Written by Kevin C. Ness | published
Astronomers think they may have detected evidence of the Trojan planet system – a system in which two planets share the same orbit. It’s a possibility that has long been hypothesized but not yet noticed. That is, unless, according to scientists’ suspicions, these latest findings are confirmed.
Scientists have finally found evidence of the existence of the Trojans, two planets that share an orbit, in a galaxy far, far away.
the magazine Astronomy and astrophysics I recently published the results of astronomers studying a possible Trojan planet system orbiting PDS 70, a young star appearing in the constellation Centaurus. The system is about 370 light-years from Earth and, if verified, would be the first such discovery by scientists. And so far, the evidence looks pretty good.
The potential Trojan is tracking a massive gaseous exoplanet, PDS 70b, roughly three times the size of Jupiter. The debris cloud is twice the mass of our Moon in the same orbital path. Astronomers think this mass may be either a new planet starting to form or the remnants of a planet that broke apart.

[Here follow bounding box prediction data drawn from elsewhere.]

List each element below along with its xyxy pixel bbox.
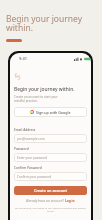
button[interactable]: Log in	[65, 199, 75, 203]
staticText: Create an account to start your mindful …	[14, 95, 58, 103]
staticText: Email Address	[14, 128, 36, 132]
button[interactable]: Enter your password	[14, 153, 87, 162]
staticText: you@example.com	[17, 137, 45, 141]
staticText: Confirm your password	[17, 175, 52, 179]
staticText: Password	[14, 147, 29, 151]
staticText: Confirm Password	[14, 166, 42, 170]
staticText: Begin your journey within.	[14, 86, 75, 93]
staticText: By continuing, you agree to our Terms of…	[14, 206, 87, 212]
staticText: Sign up with Google	[36, 110, 71, 115]
button[interactable]: Sign up with Google	[14, 107, 87, 117]
button[interactable]: Create an account	[14, 186, 87, 195]
staticText: Create an account	[34, 188, 67, 193]
staticText: Enter your password	[17, 156, 48, 160]
staticText: Begin your journey within.	[6, 13, 82, 34]
button[interactable]: you@example.com	[14, 134, 87, 143]
staticText: Already have an account?	[26, 199, 65, 203]
staticText: 9:41	[19, 56, 27, 61]
button[interactable]: Confirm your password	[14, 172, 87, 181]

Researchers considered Trojan planets to be “like a unicorn” theoretically possible, but they have not yet been observed.

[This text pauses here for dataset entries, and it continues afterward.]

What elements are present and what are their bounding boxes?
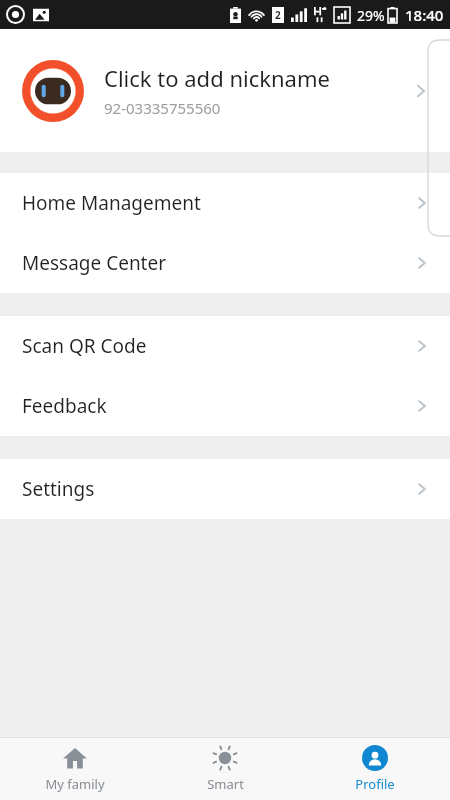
other: My family	[62, 745, 88, 771]
button[interactable]: Message Center	[0, 233, 450, 293]
staticText: 92-03335755560	[104, 98, 221, 118]
button[interactable]: My family	[0, 738, 150, 800]
staticText: 18:40	[405, 5, 444, 25]
staticText: Scan QR Code	[22, 333, 147, 359]
button[interactable]: Settings	[0, 459, 450, 519]
other: Smart	[212, 745, 238, 771]
button[interactable]: Click to add nickname	[0, 29, 450, 152]
button[interactable]: Smart	[150, 738, 300, 800]
staticText: 2	[275, 8, 281, 22]
button[interactable]: Scan QR Code	[0, 316, 450, 376]
staticText: Profile	[355, 775, 395, 793]
staticText: Feedback	[22, 393, 107, 419]
staticText: Settings	[22, 476, 95, 502]
button[interactable]: Profile	[300, 738, 450, 800]
staticText: My family	[45, 775, 105, 793]
button[interactable]: Feedback	[0, 376, 450, 436]
staticText: Message Center	[22, 250, 167, 276]
button[interactable]: Home Management	[0, 173, 450, 233]
staticText: Smart	[207, 775, 244, 793]
other: Profile	[362, 745, 388, 771]
staticText: Click to add nickname	[104, 63, 330, 93]
staticText: 29%	[357, 6, 385, 25]
staticText: Home Management	[22, 190, 201, 216]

Study co-author Jorge Lillo Box, a researcher at the Madrid Center for Astrobiology, said in a statement that until this point the Trojans (or “external beings”) had been “like unicorns.” While theoretically possible, it has never been confirmed to be observed. The discovery of a system containing this phenomenon would be a long-standing hypothesis come true.
The concept of the Togan Planets is based on the known and common presence of Trojans. These rocky asteroid bodies share an orbital path with a planet and occur across our solar system, including thousands of asteroids on the orbital path of Jupiter. If these objects can exist along planetary orbits, as astronomers have speculated, then it may be possible for entire planets to do the same, given the right conditions.
Those conditions which could allow the existence of a Trojan planet were, up to now, so rare that they have hitherto remained undiscovered. The prospect of discovering planets that share the same orbit is “amazing,” says Olga Balsalobre-Rosa.
Trojan planets can be found in science fiction, with Marvel’s Counter-Earth as just one example.
known as the salubri-rosa; She’s the study’s lead author and a postdoctoral researcher in the Center for Astrobiology. Together, she and Lillo-Box embarked on a potentially auspicious discovery that could put them in the history books in the field of astronomy.
Together with their research team, the pair looked for Trojan planets in data from the Atacama Large Millimeter/Submillimeter Array (ALMA), an array of radio telescopes in Chile. They used the array to analyze the PDS 70 system, finding both the gas giant PDS 70b and the debris cloud, which was in the same position as they would expect to find the planet Trojan. But it will be some time before they can confirm their findings.
If they do find evidence of the existence of Trojans, they won’t know for sure until at least 2026, when they’ll be able to measure the orbit of PDS 70b and the debris cloud around the star PDS 70. If their findings are confirmed, they’ll become the astronomical unicorn discoverers.